> **Task to carry out**: Reproduce, word for word, all of the records; the pictures stay out.

Records excerpted from a collection
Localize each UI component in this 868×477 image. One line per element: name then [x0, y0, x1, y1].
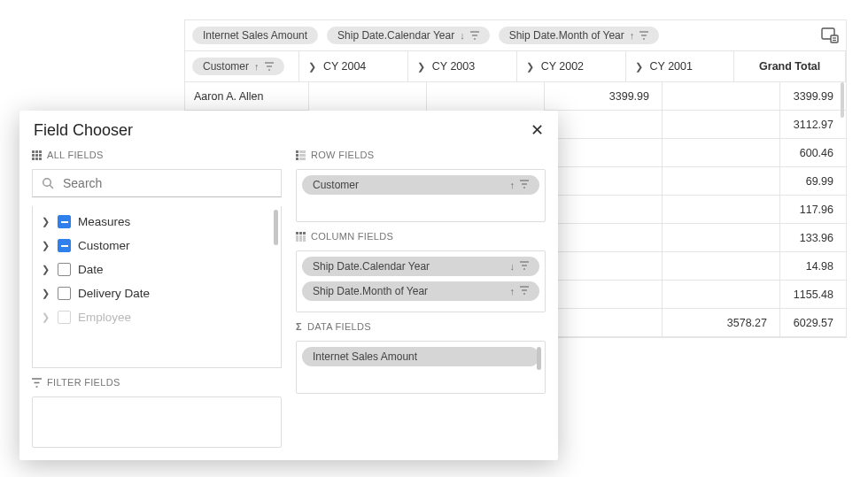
column-header[interactable]: ❯CY 2001 — [626, 51, 735, 81]
sort-desc-icon: ↓ — [510, 261, 515, 272]
checkbox-indeterminate[interactable] — [58, 239, 71, 252]
svg-rect-18 — [299, 150, 306, 153]
search-box[interactable] — [32, 169, 282, 197]
field-chooser-button[interactable] — [821, 27, 839, 44]
search-input[interactable] — [61, 175, 272, 191]
svg-rect-16 — [296, 154, 298, 157]
expand-icon: ❯ — [635, 61, 643, 73]
svg-rect-17 — [296, 158, 298, 160]
field-chip-calendar-year[interactable]: Ship Date.Calendar Year ↓ — [302, 257, 539, 276]
right-column: ROW FIELDS Customer ↑ COLUMN FIELDS Ship… — [296, 150, 546, 448]
chip-label: Ship Date.Month of Year — [509, 29, 624, 42]
total-cell: 6029.57 — [779, 309, 846, 337]
filter-icon — [520, 180, 529, 190]
data-column-cy2001: 3578.27 — [663, 82, 780, 337]
chip-label: Ship Date.Calendar Year — [337, 29, 454, 42]
tree-item[interactable]: ❯Measures — [33, 210, 281, 234]
column-chip-month[interactable]: Ship Date.Month of Year ↑ — [499, 27, 660, 44]
filter-fields-area[interactable] — [32, 396, 282, 448]
total-cell: 117.96 — [779, 196, 846, 224]
total-cell: 1155.48 — [779, 281, 846, 309]
checkbox-empty[interactable] — [58, 311, 71, 324]
svg-rect-23 — [303, 232, 306, 235]
all-fields-tree: ❯Measures ❯Customer ❯Date ❯Delivery Date… — [32, 206, 282, 368]
total-cell: 3399.99 — [779, 82, 846, 111]
svg-rect-9 — [39, 154, 42, 157]
total-cell: 14.98 — [779, 252, 846, 281]
tree-item[interactable]: ❯Delivery Date — [33, 281, 281, 305]
pivot-toolbar: Internet Sales Amount Ship Date.Calendar… — [185, 20, 846, 51]
column-fields-label: COLUMN FIELDS — [296, 231, 546, 242]
svg-rect-10 — [32, 158, 35, 160]
chip-label: Customer — [313, 179, 359, 191]
scrollbar-thumb[interactable] — [274, 210, 278, 245]
grand-total-column: 3399.99 3112.97 600.46 69.99 117.96 133.… — [779, 82, 846, 337]
checkbox-empty[interactable] — [58, 263, 71, 276]
data-fields-label: Σ DATA FIELDS — [296, 321, 546, 332]
filter-icon — [32, 378, 42, 388]
sigma-icon: Σ — [296, 321, 302, 332]
svg-rect-4 — [32, 150, 35, 153]
filter-fields-label: FILTER FIELDS — [32, 377, 282, 388]
close-icon[interactable]: ✕ — [531, 122, 544, 138]
sort-asc-icon: ↑ — [510, 180, 515, 190]
row-fields-label: ROW FIELDS — [296, 150, 546, 160]
sort-asc-icon: ↑ — [510, 286, 515, 296]
svg-rect-8 — [35, 154, 38, 157]
row-chip-customer[interactable]: Customer ↑ — [192, 58, 284, 75]
svg-rect-12 — [39, 158, 42, 160]
svg-rect-25 — [299, 235, 302, 242]
total-cell: 3112.97 — [779, 111, 846, 139]
filter-icon — [520, 286, 529, 296]
data-chip-measures[interactable]: Internet Sales Amount — [192, 27, 318, 44]
chevron-right-icon: ❯ — [42, 216, 50, 227]
scrollbar-thumb[interactable] — [537, 347, 541, 370]
field-chip-month[interactable]: Ship Date.Month of Year ↑ — [302, 281, 539, 301]
row-fields-area[interactable]: Customer ↑ — [296, 169, 546, 222]
sort-asc-icon: ↑ — [254, 61, 260, 72]
data-fields-area[interactable]: Internet Sales Amount — [296, 341, 546, 394]
svg-rect-11 — [35, 158, 38, 160]
dialog-title: Field Chooser — [34, 121, 133, 140]
chevron-right-icon: ❯ — [42, 240, 50, 251]
chevron-right-icon: ❯ — [42, 264, 50, 275]
column-fields-area[interactable]: Ship Date.Calendar Year ↓ Ship Date.Mont… — [296, 250, 546, 312]
grid-icon — [32, 150, 42, 160]
expand-icon: ❯ — [417, 61, 425, 73]
tree-item[interactable]: ❯Customer — [33, 234, 281, 258]
column-chip-calendar-year[interactable]: Ship Date.Calendar Year ↓ — [327, 27, 490, 44]
scrollbar-thumb[interactable] — [841, 82, 844, 118]
chevron-right-icon: ❯ — [42, 312, 50, 323]
data-cell: 3578.27 — [663, 309, 779, 337]
row-header[interactable]: Aaron A. Allen — [185, 82, 308, 111]
column-header[interactable]: ❯CY 2003 — [408, 51, 517, 81]
svg-rect-20 — [299, 158, 306, 160]
expand-icon: ❯ — [526, 61, 534, 73]
rows-icon — [296, 150, 306, 160]
svg-rect-22 — [299, 232, 302, 235]
filter-icon — [639, 31, 648, 40]
search-icon — [42, 177, 54, 189]
sort-desc-icon: ↓ — [460, 30, 465, 41]
filter-icon — [520, 261, 529, 272]
chip-label: Internet Sales Amount — [313, 350, 417, 363]
checkbox-empty[interactable] — [58, 287, 71, 300]
field-chip-sales-amount[interactable]: Internet Sales Amount — [302, 347, 539, 366]
columns-icon — [296, 232, 306, 242]
column-header[interactable]: ❯CY 2004 — [299, 51, 408, 81]
column-header[interactable]: ❯CY 2002 — [517, 51, 626, 81]
svg-rect-19 — [299, 154, 306, 157]
tree-item[interactable]: ❯Employee — [33, 305, 281, 329]
filter-icon — [265, 62, 274, 71]
filter-icon — [470, 31, 479, 40]
tree-item[interactable]: ❯Date — [33, 258, 281, 281]
svg-rect-15 — [296, 150, 298, 153]
chip-label: Ship Date.Calendar Year — [313, 260, 430, 273]
svg-rect-24 — [296, 235, 298, 242]
svg-rect-6 — [39, 150, 42, 153]
field-chooser-dialog: Field Chooser ✕ ALL FIELDS ❯Measures ❯Cu… — [19, 111, 558, 460]
chevron-right-icon: ❯ — [42, 288, 50, 299]
checkbox-indeterminate[interactable] — [58, 215, 71, 228]
svg-rect-21 — [296, 232, 298, 235]
field-chip-customer[interactable]: Customer ↑ — [302, 175, 539, 195]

> **Task result**:
Localize each UI component in this 868×477 image. One line per element: name then [x0, y0, x1, y1].
column-header[interactable]: ❯CY 2001 — [626, 51, 735, 81]
sort-desc-icon: ↓ — [510, 261, 515, 272]
checkbox-indeterminate[interactable] — [58, 239, 71, 252]
svg-rect-18 — [299, 150, 306, 153]
search-box[interactable] — [32, 169, 282, 197]
field-chooser-button[interactable] — [821, 27, 839, 44]
search-input[interactable] — [61, 175, 272, 191]
svg-rect-16 — [296, 154, 298, 157]
expand-icon: ❯ — [635, 61, 643, 73]
svg-rect-17 — [296, 158, 298, 160]
field-chip-calendar-year[interactable]: Ship Date.Calendar Year ↓ — [302, 257, 539, 276]
right-column: ROW FIELDS Customer ↑ COLUMN FIELDS Ship… — [296, 150, 546, 448]
chip-label: Ship Date.Month of Year — [509, 29, 624, 42]
total-cell: 6029.57 — [779, 309, 846, 337]
filter-icon — [520, 180, 529, 190]
data-column-cy2001: 3578.27 — [663, 82, 780, 337]
chip-label: Ship Date.Calendar Year — [337, 29, 454, 42]
tree-item[interactable]: ❯Measures — [33, 210, 281, 234]
column-chip-month[interactable]: Ship Date.Month of Year ↑ — [499, 27, 660, 44]
filter-fields-area[interactable] — [32, 396, 282, 448]
total-cell: 117.96 — [779, 196, 846, 224]
total-cell: 1155.48 — [779, 281, 846, 309]
checkbox-empty[interactable] — [58, 311, 71, 324]
svg-rect-23 — [303, 232, 306, 235]
all-fields-tree: ❯Measures ❯Customer ❯Date ❯Delivery Date… — [32, 206, 282, 368]
total-cell: 3399.99 — [779, 82, 846, 111]
svg-rect-9 — [39, 154, 42, 157]
total-cell: 14.98 — [779, 252, 846, 281]
tree-item[interactable]: ❯Delivery Date — [33, 281, 281, 305]
pivot-toolbar: Internet Sales Amount Ship Date.Calendar… — [185, 20, 846, 51]
column-fields-label: COLUMN FIELDS — [296, 231, 546, 242]
svg-rect-10 — [32, 158, 35, 160]
chip-label: Customer — [313, 179, 359, 191]
scrollbar-thumb[interactable] — [274, 210, 278, 245]
grand-total-column: 3399.99 3112.97 600.46 69.99 117.96 133.… — [779, 82, 846, 337]
checkbox-empty[interactable] — [58, 263, 71, 276]
data-fields-label: Σ DATA FIELDS — [296, 321, 546, 332]
filter-icon — [32, 378, 42, 388]
sigma-icon: Σ — [296, 321, 302, 332]
svg-rect-4 — [32, 150, 35, 153]
filter-fields-label: FILTER FIELDS — [32, 377, 282, 388]
close-icon[interactable]: ✕ — [531, 122, 544, 138]
sort-asc-icon: ↑ — [510, 180, 515, 190]
row-fields-label: ROW FIELDS — [296, 150, 546, 160]
sort-asc-icon: ↑ — [510, 286, 515, 296]
svg-rect-8 — [35, 154, 38, 157]
row-chip-customer[interactable]: Customer ↑ — [192, 58, 284, 75]
svg-rect-12 — [39, 158, 42, 160]
svg-rect-25 — [299, 235, 302, 242]
total-cell: 3112.97 — [779, 111, 846, 139]
filter-icon — [520, 286, 529, 296]
data-chip-measures[interactable]: Internet Sales Amount — [192, 27, 318, 44]
chevron-right-icon: ❯ — [42, 216, 50, 227]
scrollbar-thumb[interactable] — [537, 347, 541, 370]
field-chip-month[interactable]: Ship Date.Month of Year ↑ — [302, 281, 539, 301]
row-fields-area[interactable]: Customer ↑ — [296, 169, 546, 222]
sort-asc-icon: ↑ — [254, 61, 260, 72]
data-fields-area[interactable]: Internet Sales Amount — [296, 341, 546, 394]
svg-rect-11 — [35, 158, 38, 160]
dialog-title: Field Chooser — [34, 121, 133, 140]
chevron-right-icon: ❯ — [42, 240, 50, 251]
chevron-right-icon: ❯ — [42, 264, 50, 275]
column-fields-area[interactable]: Ship Date.Calendar Year ↓ Ship Date.Mont… — [296, 250, 546, 312]
grid-icon — [32, 150, 42, 160]
expand-icon: ❯ — [417, 61, 425, 73]
tree-item[interactable]: ❯Customer — [33, 234, 281, 258]
column-chip-calendar-year[interactable]: Ship Date.Calendar Year ↓ — [327, 27, 490, 44]
scrollbar-thumb[interactable] — [841, 82, 844, 118]
chevron-right-icon: ❯ — [42, 312, 50, 323]
data-cell: 3578.27 — [663, 309, 779, 337]
row-header[interactable]: Aaron A. Allen — [185, 82, 308, 111]
column-header[interactable]: ❯CY 2003 — [408, 51, 517, 81]
svg-rect-20 — [299, 158, 306, 160]
expand-icon: ❯ — [526, 61, 534, 73]
rows-icon — [296, 150, 306, 160]
svg-rect-22 — [299, 232, 302, 235]
filter-icon — [639, 31, 648, 40]
search-icon — [42, 177, 54, 189]
sort-desc-icon: ↓ — [460, 30, 465, 41]
filter-icon — [520, 261, 529, 272]
chip-label: Internet Sales Amount — [313, 350, 417, 363]
checkbox-empty[interactable] — [58, 287, 71, 300]
field-chip-sales-amount[interactable]: Internet Sales Amount — [302, 347, 539, 366]
columns-icon — [296, 232, 306, 242]
column-header[interactable]: ❯CY 2004 — [299, 51, 408, 81]
column-header[interactable]: ❯CY 2002 — [517, 51, 626, 81]
svg-rect-19 — [299, 154, 306, 157]
tree-item[interactable]: ❯Employee — [33, 305, 281, 329]
filter-icon — [265, 62, 274, 71]
filter-icon — [470, 31, 479, 40]
tree-item[interactable]: ❯Date — [33, 258, 281, 281]
svg-rect-15 — [296, 150, 298, 153]
chip-label: Ship Date.Calendar Year — [313, 260, 430, 273]
svg-rect-24 — [296, 235, 298, 242]
svg-rect-6 — [39, 150, 42, 153]
field-chooser-dialog: Field Chooser ✕ ALL FIELDS ❯Measures ❯Cu… — [19, 111, 558, 460]
chevron-right-icon: ❯ — [42, 288, 50, 299]
checkbox-indeterminate[interactable] — [58, 215, 71, 228]
svg-rect-21 — [296, 232, 298, 235]
field-chip-customer[interactable]: Customer ↑ — [302, 175, 539, 195]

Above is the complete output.